Come si diventa johatsu
Sparire in uno dei Paesi più tecnologici e connessi al mondo sembra impossibile, ma non lo è. I johatsu si affidano quasi sempre ai yonigeya, agenzie clandestine note come “traslocatori notturni”. Queste imprese operano al riparo dalle luci del giorno: arrivano di notte, caricano poche valigie, fanno uscire il cliente di casa senza che nessuno se ne accorga e lo portano a centinaia di chilometri di distanza.
Il pacchetto può includere un nuovo appartamento, contatti per lavori saltuari, consigli su come vivere senza attirare l’attenzione e, nei casi più estremi, persino falsi documenti o chirurgia estetica.
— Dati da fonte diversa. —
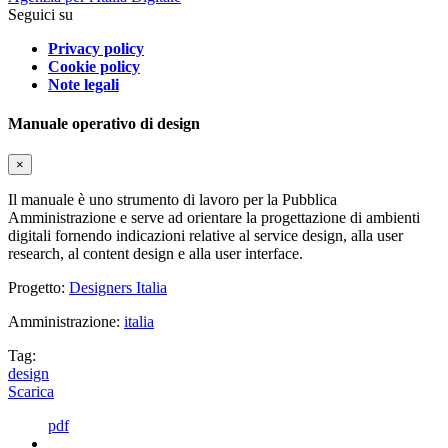
Seguici su
Privacy policy
Cookie policy
Note legali
Manuale operativo di design
×
Il manuale è uno strumento di lavoro per la Pubblica
Amministrazione e serve ad orientare la progettazione di ambienti
digitali fornendo indicazioni relative al service design, alla user
research, al content design e alla user interface.
Progetto:
Designers Italia
Amministrazione:
italia
Tag:
design
Scarica
pdf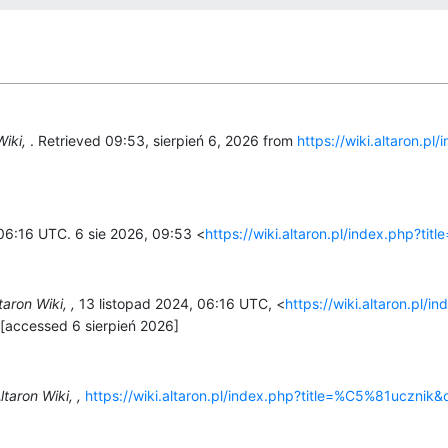
Wiki,
. Retrieved 09:53, sierpień 6, 2026 from
https://wiki.altaron.pl
, 06:16 UTC. 6 sie 2026, 09:53 <
https://wiki.altaron.pl/index.php?t
taron Wiki, ,
13 listopad 2024, 06:16 UTC, <
https://wiki.altaron.pl/i
 [accessed 6 sierpień 2026]
ltaron Wiki, ,
https://wiki.altaron.pl/index.php?title=%C5%81ucznik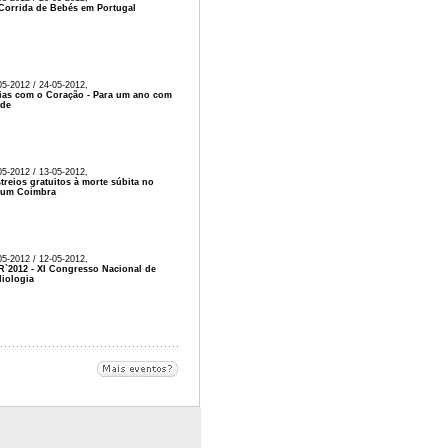
 Corrida de Bebés em Portugal
05-2012 / 24-05-2012,
ias com o Coração - Para um ano com
úde
05-2012 / 13-05-2012,
treios gratuitos à morte súbita no
rum Coimbra
05-2012 / 12-05-2012,
`2012 - XI Congresso Nacional de
iologia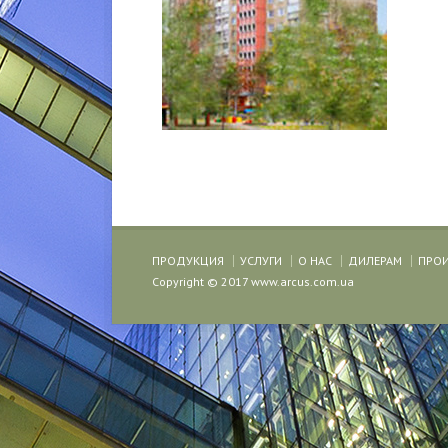
ПРОДУКЦИЯ
УСЛУГИ
О НАС
ДИЛЕРАМ
ПРО
Copyright © 2017 www.arcus.com.ua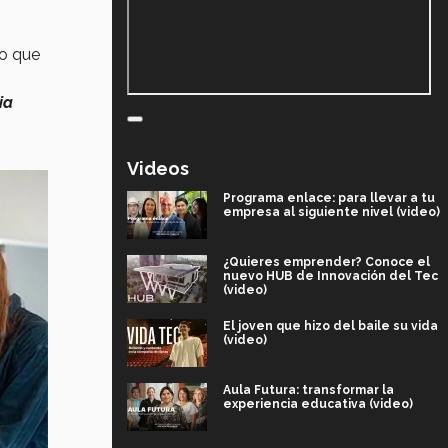
lo que
ia
Videos
Programa enlace: para llevar a tu
empresa al siguiente nivel (video)
¿Quieres emprender? Conoce el
nuevo HUB de Innovación del Tec
(video)
El joven que hizo del baile su vida
(video)
Aula Futura: transformar la
experiencia educativa (video)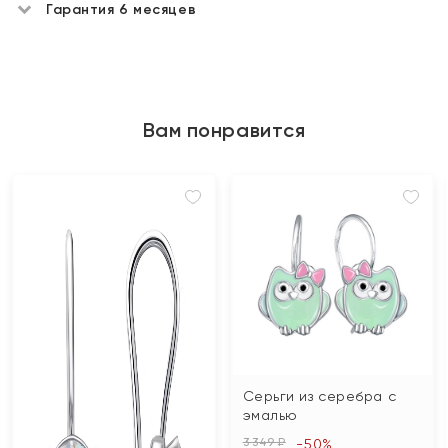
Гарантия 6 месяцев
Вам понравится
Серьги из серебра с
эмалью
3 349 ₽
-50%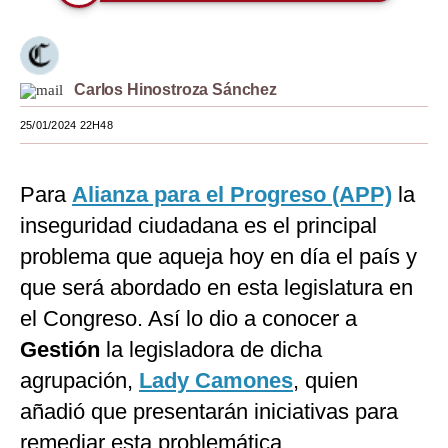
Moda
Estilos
Carlos Hinostroza Sánchez
Mundo
25/01/2024 22H48
EEUU
México
Para
Alianza para el Progreso (APP)
la
inseguridad ciudadana es el principal
España
problema que aqueja hoy en día el país y
Internacional
que será abordado en esta legislatura en
Tecnología
el Congreso. Así lo dio a conocer a
Gestión
la legisladora de dicha
Club del Suscriptor
agrupación,
Lady Camones
, quien
Mix
añadió que presentarán iniciativas para
G de Gestión
remediar esta problemática.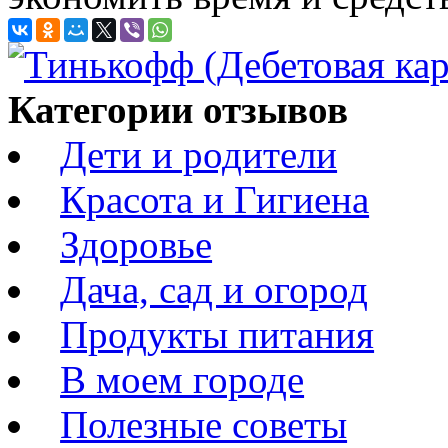
Категории отзывов
Дети и родители
Красота и Гигиена
Здоровье
Дача, сад и огород
Продукты питания
В моем городе
Полезные советы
Il costo varia molto: da poche migliaia a decine di migliaia di euro, a seconda della complessità della fuga.
Perché si sceglie di evaporare
Le ragioni che portano a diventare johatsu affondano nella cultura giapponese, dove vergogna e onore hanno un peso enorme.
- Debiti e fallimenti economici: per chi non riesce a ripagare un prestito o per un imprenditore fallito, la scomparsa è vista come un’alternativa alla rovina pubblica.
- Problemi familiari: molte donne scappano da matrimoni violenti o da pressioni insostenibili, come l’obbligo di occuparsi da sole di parenti anziani.
- Stress lavorativo: in una società segnata dal karoshi, la morte per troppo lavoro, alcuni decidono di chiudere tutto e sparire per sfuggire al logorio.
La cultura giapponese, che valorizza il sacrificio e il successo collettivo, lascia poco spazio al fallimento personale. Per questo evaporare diventa, per alcuni, l’unica via di fuga.

Dove finiscono i johatsu
Chi scompare si rifugia spesso in quartieri ai margini, come Kamagasaki a Osaka o Sanya a Tokyo. Qui il passato non interessa a nessuno: si vive alla giornata, si trovano lavori saltuari pagati in contanti e ci si confonde tra altre ombre senza storia. L’anonimato diventa una protezione, anche se significa condurre una vita dura, in pensioni economiche e senza documenti ufficiali.
Le storie di chi ha scelto il silenzio
Dietro ogni johatsu c’è una vicenda personale fatta di dolore e di scelta estrema. C’è la storia di Kenji, un uomo di 45 anni che, dopo aver accumulato debiti a causa di un investimento sbagliato, non riusciva a confessare il fallimento alla famiglia. Una notte, salì su un furgone dei yonigeya con una sola valigia. Da allora vive come operaio a giornata a Osaka, lontano dai figli e dalla moglie che non hanno mai smesso di cercarlo.
Un’altra vicenda riguarda una giovane donna che, stanca delle continue violenze del marito, decise di affidarsi a un’agenzia per fuggire. Oggi vive in una piccola città del nord del Giappone, dove lavora come cameriera. Per lei evaporare non fu un abbandono, ma una salvezza.
Il dolore di chi resta
Se per chi scompare il johatsu è una rinascita, per le famiglie è un trauma che non guarisce. Non sapere se il proprio caro è vivo, se soffre o se è felice diventa un tormento quotidiano. Molti non denunciano nemmeno la scomparsa per vergogna, e questo rende difficile avere statistiche ufficiali. Si stima, però, che ogni anno siano decine di migliaia i giapponesi che scelgono questa via.
I johatsu rappresentano il lato nascosto del Giappone: dietro l’immagine di efficienza e perfezione si celano solitudini, fallimenti e fragilità che spingono a una scelta radicale. Evaporare, per alcuni, è un atto disperato, ma anche l’unico modo per riconquistare la libertà di esistere.